The warnings keep getting louder: the world is on the verge of a critical copper shortage. Humans are more reliant than ever on a metal that has been used for 10,000 years; new deposits are drying up, and breakthrough technologies that have transformed other commodities have not materialised for copper.
A US startup claims to have solved a puzzle that has frustrated the mining industry for decades, which could be a game changer for global supply. If successful, Jetti Resources’ discovery could release millions of tonnes of new copper to feed power grids, construction sites, and car fleets all over the world, narrowing and possibly closing the deficit.
Jetti Resources technology
Jetti’s technology is focused on a common type of ore that traps copper behind a thin film, making it too expensive and difficult to extract. As a result, vast amounts of metal have been left stranded over the years in surface mine waste piles as well as untapped deposits. Jetti has created a specialised catalyst to disrupt the layer, allowing rock-eating microbes to work on releasing the trapped copper.
The technology must still be tested on a large scale. The riches at stake, however, are attracting some of the industry’s most powerful players.
According to people familiar with the matter, BHP Group, the world’s largest mining company, is already an investor and has spent months negotiating for a trial plant at its crown jewel copper mine, Escondida in Chile. This year, US miner Freeport-McMoRan Inc. began using Jetti’s technology at an Arizona mine, while rival Rio Tinto Group plans to implement a competing but similar process.
Responding to increasingly urgent problem
The miners are reacting to an increasingly urgent problem. Copper is used in everything from phones and computers to water pipes and cables in today’s world. While the global drive to decarbonize is based on eliminating dirty natural resources like oil and coal, an electrified future will require more copper than ever before.
Despite its importance, the world faces an increasing threat of scarcity in the coming decades. The best mines are getting old, and the few new discoveries are either in difficult-to-operate areas or face years of opposition to development.
Commodity market history shows that looming deficits tend to spur new discoveries and technologies. The shale boom in the United States in the 2010s turned the oil market, while breakthroughs in nickel processing upended supply forecasts.
Metal on surface in waste dumps
However, due to the long history of copper mining, massive amounts of metal are now sitting on the surface in waste dumps. The reason is an old mining principle: ore is extracted from the earth, the easiest metal is extracted, and anything too difficult or expensive to process is discarded as waste.
Over the last decade alone, an estimated 43 million tonnes of copper have been mined but never processed, amounting to more than $2 trillion at current prices, creating enormous opportunities for anyone who can successfully recover those riches.
It’s not a new concept to reprocess mine waste when technology improves or prices rise. But that just hasn’t been feasible for certain types of ore. And the breakthrough has opportunities far beyond waste dumps – there are millions more tons still underground that haven’t been viable to mine.

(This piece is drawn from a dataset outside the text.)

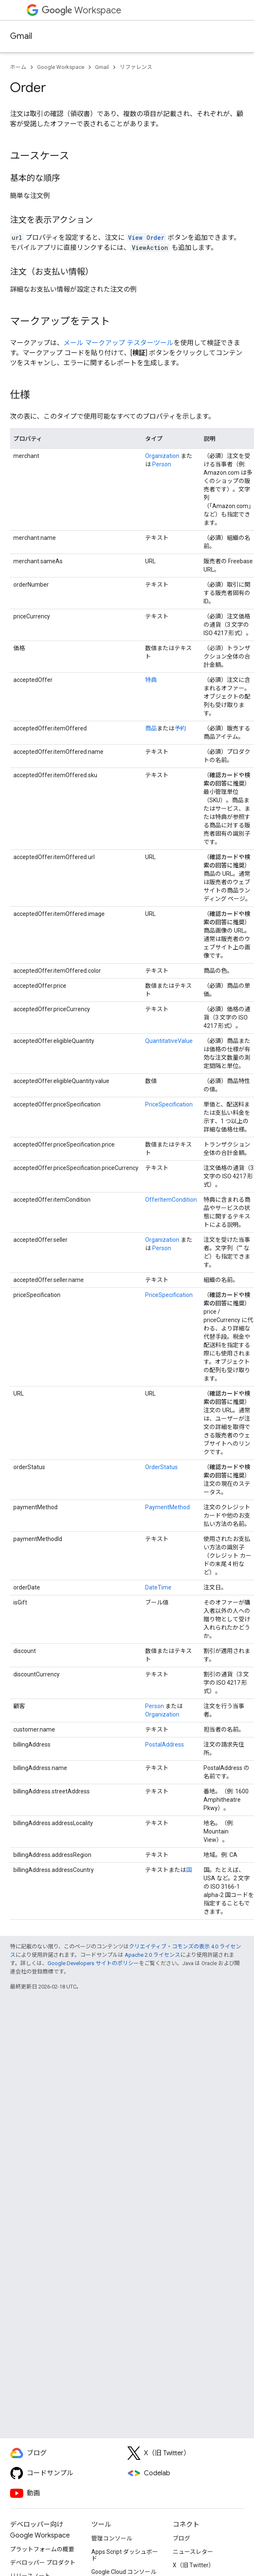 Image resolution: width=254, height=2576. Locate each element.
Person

Much depends on the willingness of mining companies to install Jetti’s plants. However, if the technology is fully adopted by the industry, the company estimates that up to 8 million tonnes of additional copper could be produced each year by the 2040s – more than one-third of total global mine production last year. when technology advances or prices rise However, for certain types of ore, this has simply not been feasible.
Problem that Jetti is seeking to solve
Copper-bearing rock is classified into two types. Sulfide ores, the most common type, are typically crushed, concentrated, and then refined into pure copper in a fire-refining process. However, that method is not suitable for oxidic ores, and the industry’s last major innovation occurred in the mid-1980s, when it adapted an electro-chemical process to extract copper from oxide ores, resulting in a significant increase in supply.
Jetti now intends to use its technology to recover copper from a common type of sulphide ore that couldn’t be processed economically via either route — the copper content is too low to justify the cost of refining, and the hard, non-reactive coating prevented the copper from being extracted in the lower-cost electro-chemical or “leaching” process.
Jetti worked with the University of British Columbia to develop a chemical catalyst that breaks through the layer, so that the copper can be released using leaching without the need for high temperatures.
While Jetti’s process is the most advanced, Rio Tinto says it’s also cracked the challenge in lab trials. Rio has been offering its Nuton technology as a sweetener to junior mining companies that it invests in: if the smaller firms successfully develop their mining projects, then Rio will deploy the Nuton process to boost profitability. It’s signed three such deals already this year.
Rio expects Nuton to have produced approximately 500,000 tonnes of copper by the end of this decade, with the goal of one day producing the annual equivalent of one of the world’s top-five copper mines.
Other major miners, such as Freeport, Codelco, and Antofagasta Plc, have all been working on in-house solutions at their own mines, though little information on the success of these projects has been disclosed thus far.
And there are limits to how much can be accomplished. The focus is on North and South America, and whether the technology can be deployed across the major mines will determine progress.